Re: [Emacs-vr-mode-devel] reimplementing vr-mode (long)

SourceForge Headquarters 1320 Columbia Street Suite 310 San Diego, CA 92101 +1 (858) 422-6466

Hello again,

Thanks for the feedback. I was beginning to be a little bit concerned
that I was the only user of this software.

> Wow, reimplementing VR mode, that's impressive!  I fully agree that
> there are things in it that should be redone, but it works for me and
> will largely be made obsolete by VoiceCoder anyway, so I haven't been
> motivated to do anything.

I was actually wondering about the relationship between VoiceCoder and
VR-mode. From what I could understand, the goals for the VoiceCoder
project are different -- it is supposed to support programming, instead
of continuous text dictation. But perhaps I'm wrong?

[...]
> In any case, I had no idea xEmacs did not have overlays, that's too bad!
> I think it would be in simpler in any case to just use change events
> instead of overlays, but that's how it was written.

XEmacs has extents instead of overlays. That is a different API to what
amounts to basically the same thing. I have the impression that XEmacs
extents are a little more powerful than overlays.
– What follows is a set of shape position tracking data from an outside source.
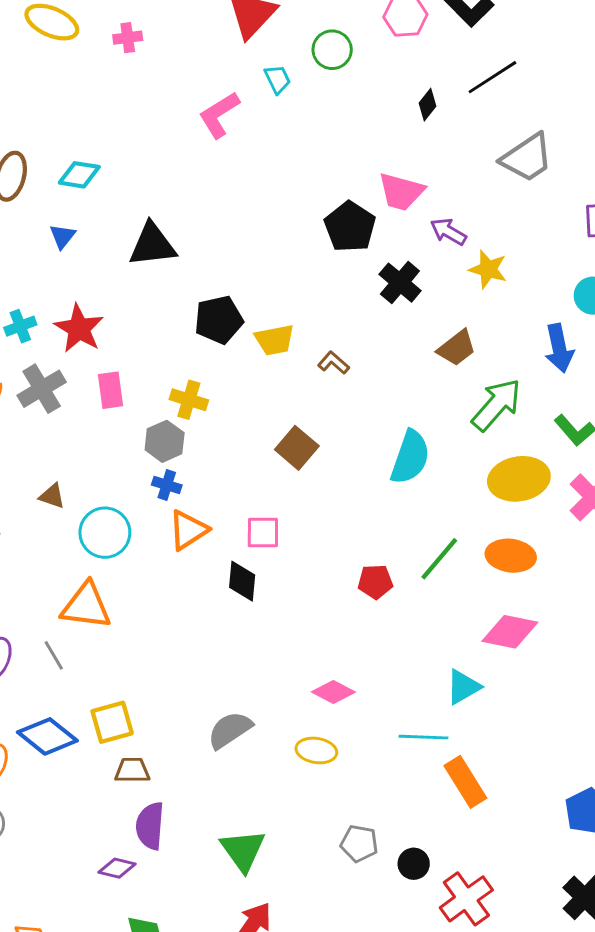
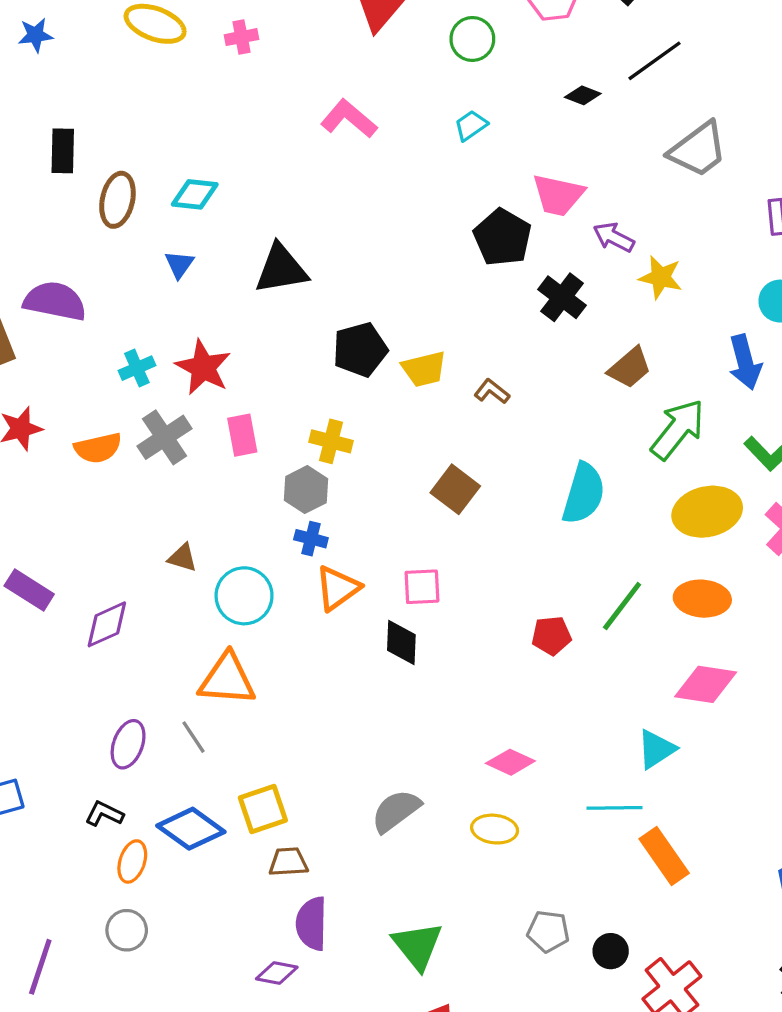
cyan trapezoid: (278, 79) -> (471, 125), moved, turned -96
black diamond: (427, 105) -> (583, 95), turned 76
pink L-shape: (219, 115) -> (349, 119), turned 75

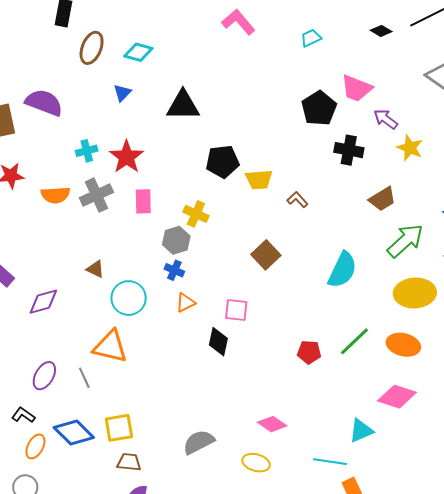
black cross: (562, 297) -> (349, 150), turned -36
orange triangle: (338, 588) -> (185, 303), size x0.7

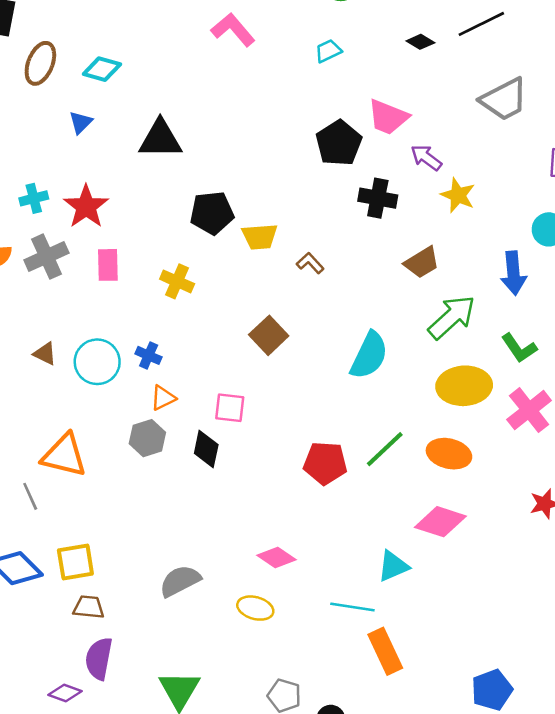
gray hexagon: (176, 240) -> (147, 438), moved
cyan circle: (129, 298) -> (97, 362), moved
red pentagon: (309, 352) -> (325, 463), size x1.4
> >In the process of rebuilding the code I have learned quite a bit about
> >how it works, also diving into VR.exe along the way. I have discovered
> >many things which were rather puzzling to me -- for example, in spite of
> >the efforts to keep all changes synchronized after every buffer
> >modification, a complete resynchronization is done at the beginning of
> >each recognition.
> 
> This is not how it should work.  A complete resynchronization should
> only happen if the buffers loose sync.  Are you actually seeing this
> happen?  In that case I am very puzzled.  If you are just inferring from
> the code, I believe you missed something.  It certainly does not
> resynchronize every time for me.

Sorry about that. I confused several issues here. Indeed, it doesn't
resynchronize every time.

> >The first changes to VR.exe were rather simple -- since my goal was to
> >dictate into Emacs/XEmacs running anywhere (not necessarily on the same
> >Windows desktop), I had to change the way I dictation was activated. In
> >principle, I wanted to dictate "into" the VR.exe window. The advantage
> >of these changes is that it let me get rid of the "hook.DLL" dependency.
> 
> I'm confused.  VR mode does provide for the possibility of dictating
> into instances of Emacs running on other computers, as long as you have
> a window (through an X server or terminal window) that Dragon can
> connect to. Do you really mean you want to dictate into an Emacs that
> you can't see?  Or am I not understanding what you mean?

Well, try to look at this differently: I do see my Emacs window, but I
would prefer not to see the Windows desktop that NaturallySpeaking runs
on. I don't normally use Windows, in fact NaturallySpeaking has been the
primary application which forced me to start using it. What I do is I
start Windows in a VMware emulator on my normal Linux desktop. The
VMware window might, or might not be visible -- and in any case, this is
not where I work.

This means that I had to do away with the whole activation code that was
present in VR-mode, because it simply doesn't apply in my case. I want
to dictate into the VR-mode window on the Windows desktop -- in fact,
that is going to be the only window on my Windows desktop.

> >As I was getting a better understanding of the code, I was also trying
> >to simplify it. The first thing to go away on the VR.exe side were
> >multiple Clients. The original code tried to maintain a separate Client
> >object for each Emacs frame, with each client object maintaining a list
> >of buffers. This doesn't really reflect very well how Emacs manages
> >frames and buffers, and introduces a lot of complexity. So, I have
> >reworked the code to use only a single client.
> 
> the clients do not (I think...) use a separate clients object for each
> Emacs frame, the clients are used to separate instances of Emacs.  For
> example, if I'm running one Emacs on my own Windows machine, and another
> Emacs on a remote machine and both are connected to VR mode, they will
> be represented by two different client objects.  Maybe you could use a
> single client object (I haven't looked at the code recently, so I can't
> remember if it would work), but I think to Dragon, each client object
> represents the different windows for which dictation is enabled.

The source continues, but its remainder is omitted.